Structural shift towards Digital and Cloud Computing

The large IT players that we cover are certainly facing headwinds of parts of their conventional IT services business. Market participants are worried about the shift towards automation, budgets shifting from managing backend IT infrastructure to frontend business development like customer experience and digital marketing. Even at the back end, there is a shift towards cloud computing and SaaS.

Post the Global Financial Crisis in 2008, IT budgets of clients have always been constrained. More recently, the need of clients to invest in digital technologies has forced them to cut down on some of their other IT costs. Thus change in wallet share in a constrained budget environment has led to a slowdown in spend on traditional IT services.

While we are cognizant of these issues, one needs to separate the segments that are facing some structural headwinds (package implementation, application maintenance) from the ones which are not (application development, IMS, products and digital).

The reasons for the slowdown in the Indian IT industry are:

  1. Partly due to cyclical issues (constrained budgets)
  2. Partly due to structural issues (changing spending pattern + reduced effort requirement/automation).

Cyclical issues:

The constrained budgets are a factor of low economic growth globally and zero interest rates regime which has affected profitability of BFSI segment, reducing their ability to expand budgets. We believe these issues are cyclical and once the global economy recovers, the IT budgets would expand and thus lead to a recovery of growth. If the companies were facing structural headwinds, they would be losing market share. In the table below, you can see that although the global IT spend growth has reduced over the years, the market share of Indian IT firms continues to rise. This suggests that a part of the issue is cyclical.
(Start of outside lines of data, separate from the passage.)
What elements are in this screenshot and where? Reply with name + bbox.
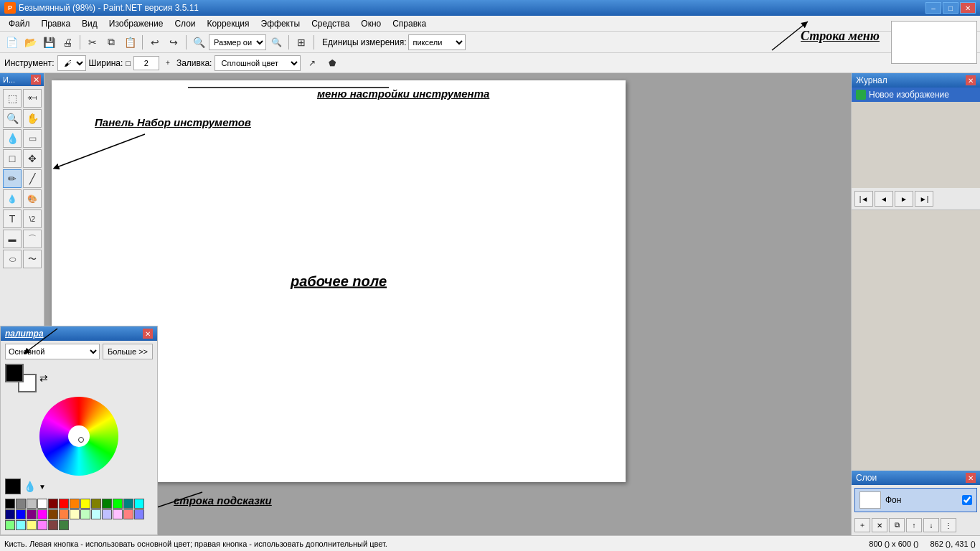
history-next-btn[interactable]: ► — [895, 191, 913, 207]
minimize-button[interactable]: – — [925, 2, 941, 14]
layer-up-btn[interactable]: ↑ — [906, 518, 922, 532]
tool-rounded-rect[interactable]: ⬭ — [3, 250, 22, 268]
history-prev-btn[interactable]: ◄ — [875, 191, 893, 207]
open-button[interactable]: 📂 — [22, 34, 39, 51]
eyedropper-icon[interactable]: 💧 — [24, 481, 36, 492]
print-button[interactable]: 🖨 — [59, 34, 76, 51]
fill-select[interactable]: Сплошной цвет — [215, 55, 301, 71]
layer-merge-btn[interactable]: ⋮ — [941, 518, 956, 532]
history-close-btn[interactable]: ✕ — [966, 75, 976, 85]
layer-down-btn[interactable]: ↓ — [923, 518, 939, 532]
history-item-0[interactable]: Новое изображение — [852, 88, 980, 102]
menu-tools[interactable]: Средства — [306, 17, 355, 30]
swatch-13[interactable] — [5, 509, 15, 519]
menu-effects[interactable]: Эффекты — [255, 17, 306, 30]
swatch-10[interactable] — [113, 499, 123, 509]
palette-type-select[interactable]: Основной — [5, 344, 100, 359]
menu-corrections[interactable]: Коррекция — [202, 17, 255, 30]
tool-zoom[interactable]: 🔍 — [3, 109, 22, 128]
layer-duplicate-btn[interactable]: ⧉ — [889, 518, 905, 532]
layer-add-btn[interactable]: ＋ — [854, 518, 870, 532]
swatch-28[interactable] — [27, 520, 37, 530]
swatch-14[interactable] — [16, 509, 26, 519]
zoom-select[interactable]: Размер ои — [209, 34, 266, 50]
new-button[interactable]: 📄 — [3, 34, 20, 51]
menu-help[interactable]: Справка — [387, 17, 432, 30]
color-menu-arrow[interactable]: ▼ — [39, 483, 46, 491]
tool-move[interactable]: ✥ — [23, 149, 42, 168]
tool-recolor[interactable]: 🎨 — [23, 189, 42, 208]
tool-pencil[interactable]: ✏ — [3, 169, 22, 188]
zoom-in-button[interactable]: 🔍 — [190, 34, 207, 51]
swatch-12[interactable] — [134, 499, 144, 509]
shape-tool-btn[interactable]: ⬟ — [324, 55, 341, 72]
tool-lasso-select[interactable]: ⬶ — [23, 89, 42, 108]
tool-text[interactable]: T — [3, 209, 22, 228]
width-expand-btn[interactable]: + — [162, 57, 174, 69]
swatch-20[interactable] — [80, 509, 90, 519]
swatch-15[interactable] — [27, 509, 37, 519]
swap-colors-icon[interactable]: ⇄ — [39, 372, 48, 384]
layer-delete-btn[interactable]: ✕ — [872, 518, 887, 532]
swatch-31[interactable] — [59, 520, 69, 530]
menu-image[interactable]: Изображение — [103, 17, 169, 30]
redo-button[interactable]: ↪ — [165, 34, 182, 51]
save-button[interactable]: 💾 — [40, 34, 57, 51]
tool-pan[interactable]: ✋ — [23, 109, 42, 128]
layer-item-0[interactable]: Фон — [854, 488, 977, 512]
palette-more-btn[interactable]: Больше >> — [103, 344, 153, 359]
layer-visibility-0[interactable] — [962, 495, 972, 505]
width-input[interactable]: 2 — [133, 56, 159, 70]
swatch-19[interactable] — [70, 509, 80, 519]
instrument-select[interactable]: 🖌 — [57, 55, 86, 71]
swatch-29[interactable] — [37, 520, 47, 530]
swatch-1[interactable] — [16, 499, 26, 509]
swatch-2[interactable] — [27, 499, 37, 509]
tool-eraser[interactable]: ▭ — [23, 129, 42, 148]
tool-rect[interactable]: □ — [3, 149, 22, 168]
swatch-5[interactable] — [59, 499, 69, 509]
swatch-18[interactable] — [59, 509, 69, 519]
layers-close-btn[interactable]: ✕ — [966, 473, 976, 483]
tool-magic-wand[interactable]: \2 — [23, 209, 42, 228]
tool-rect-select[interactable]: ⬚ — [3, 89, 22, 108]
swatch-9[interactable] — [102, 499, 112, 509]
swatch-26[interactable] — [5, 520, 15, 530]
swatch-30[interactable] — [48, 520, 58, 530]
tool-line[interactable]: ╱ — [23, 169, 42, 188]
cut-button[interactable]: ✂ — [84, 34, 101, 51]
close-button[interactable]: ✕ — [960, 2, 976, 14]
swatch-16[interactable] — [37, 509, 47, 519]
active-color-display[interactable] — [5, 479, 21, 494]
swatch-24[interactable] — [123, 509, 133, 519]
color-wheel[interactable] — [39, 397, 118, 476]
swatch-23[interactable] — [113, 509, 123, 519]
paste-button[interactable]: 📋 — [121, 34, 138, 51]
history-first-btn[interactable]: |◄ — [854, 191, 873, 207]
swatch-17[interactable] — [48, 509, 58, 519]
fg-color-box[interactable] — [5, 364, 24, 382]
palette-close-btn[interactable]: ✕ — [143, 329, 153, 339]
zoom-out-button[interactable]: 🔍 — [268, 34, 285, 51]
swatch-0[interactable] — [5, 499, 15, 509]
swatch-22[interactable] — [102, 509, 112, 519]
copy-button[interactable]: ⧉ — [103, 34, 120, 51]
swatch-25[interactable] — [134, 509, 144, 519]
tools-panel-close[interactable]: ✕ — [31, 75, 41, 85]
maximize-button[interactable]: □ — [943, 2, 958, 14]
tool-gradient[interactable]: ▬ — [3, 230, 22, 248]
tool-colorpick[interactable]: 💧 — [3, 129, 22, 148]
canvas-area[interactable]: рабочее поле Панель Набор инструметов ме… — [44, 73, 851, 535]
menu-layers[interactable]: Слои — [169, 17, 201, 30]
tool-freeform[interactable]: 〜 — [23, 250, 42, 268]
tool-fill[interactable]: ⌒ — [23, 230, 42, 248]
swatch-7[interactable] — [80, 499, 90, 509]
swatch-27[interactable] — [16, 520, 26, 530]
swatch-4[interactable] — [48, 499, 58, 509]
swatch-21[interactable] — [91, 509, 101, 519]
swatch-3[interactable] — [37, 499, 47, 509]
swatch-8[interactable] — [91, 499, 101, 509]
history-last-btn[interactable]: ►| — [915, 191, 933, 207]
grid-button[interactable]: ⊞ — [293, 34, 310, 51]
menu-file[interactable]: Файл — [3, 17, 36, 30]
At the same time, ROE and ROCE of the leading IT players continue to be high in the range of 20%-30% despite the headwinds towards their conventional business model.

Structural Issues: ‘Digital is not a threat but an opportunity

Even though Indian IT firms presently do not have a major share of revenues from cloud computing and digital, we believe they are well placed to gear up to seize the next phase of growth from these services. As IT spends will rise, it makes complete business and economic sense for IT firms to increase their focus on the digital side of business.

Close to 16% of TCS revenues are already coming from digital business (Q3-FY’17).

We believe the package implementation business will be structurally impacted due to the shift to SaaS. But this would be more than compensated by the migration business that these companies would get for migrating from mainframe systems to cloud platforms like Amazon AWS.

As there is shift happening from the time-and-effort model to fixed-price projects, automation adoption makes immense sense for IT businesses, since it helps companies to maintain or improve margins while engaging in competitive bidding for new projects.

Concerns (along with the noise) on H1B visa holders

Post Trump being elected as the president of the United States, there has been elevated concern on account of his protectionist rhetoric. The draft executive order which is supposed to be signed by Trump was leaked in the media. At the same time, there was a bill introduced in the US Senate to reform the H1B visa program with some restrictions on how the visas should be issued and specifically with respect to increasing the minimum salary required to be eligible for H1B to USD 130,000. Some news agencies suggested that the USD 130,000 figure was introduced by Trump. The H1B visa reform bill has been introduced almost every year since 2009 only to be struck down each time. However, this doesn’t mean that we do not treat this as a concern. However, we are looking at following factors too while evaluating the risks related to H1B visa:

  1. There is genuine tight supply of local skilled IT professionals in US. Unemployment in the US IT sector is sub 3%. If there is any increase in the minimum salary slab, it would be inflationary for the entire industry (not only the Indian IT sector). If one thinks about it from a demand-supply perspective, the H1B visa program restricting the number of people coming into the system would lead to inflation in salaries for all IT professionals in the US. Thus, the relative positioning of the Indian companies would not change significantly. In fact as IT professional costs go up in the US, the demand for outsourcing could further increase.
  1. Secondly, one needs to understand that the onsite professionals are there on client request (clients have a say in the comfort level on onsite/offshore mix). If they are faced with a situation where the onsite talent cost is going up, they would have a choice to either ask the IT services company to tilt the onsite/offshore mix to offshore or be willing to pay a higher fee on account of an industry-wide cost push. We believe the mix of onsite/offshore and the pricing would be an outcome of negotiation between the client and the IT services companies. Also, the fixed price contracts would be renegotiated taking into consideration the industry-wide cost inflation.
  1. From a margin perspective, in addition to managing the onsite/offshore mix, there are other levers like increasing automation to manage costs.

However, it will be a little premature to make any meaningful conclusion at this point in time. We will be able to analyse the situation more meticulously once clarity on H1B visa holders comes through.

Conclusion

We are cognizant of the fact that part of the Indian IT services industry is facing headwinds, raising concerns over the existing business model and their future growth potential. There is lot of uncertainty about how these issues will shape up.

But we believe the market has perhaps factored in most of the negative eventualities and thus, there could be an opportunity from a risk/reward perspective for investors with a longer time horizon. With the slew of buybacks being announced recently by some of the companies in the industry, companies themselves are indicating that they feel their stocks are probably ‘too cheap’. The case becomes even more attractive as your downside could be further restricted.

Quoting Howard Marks again, “The safest and most potentially profitable thing is to buy something when no one likes it”.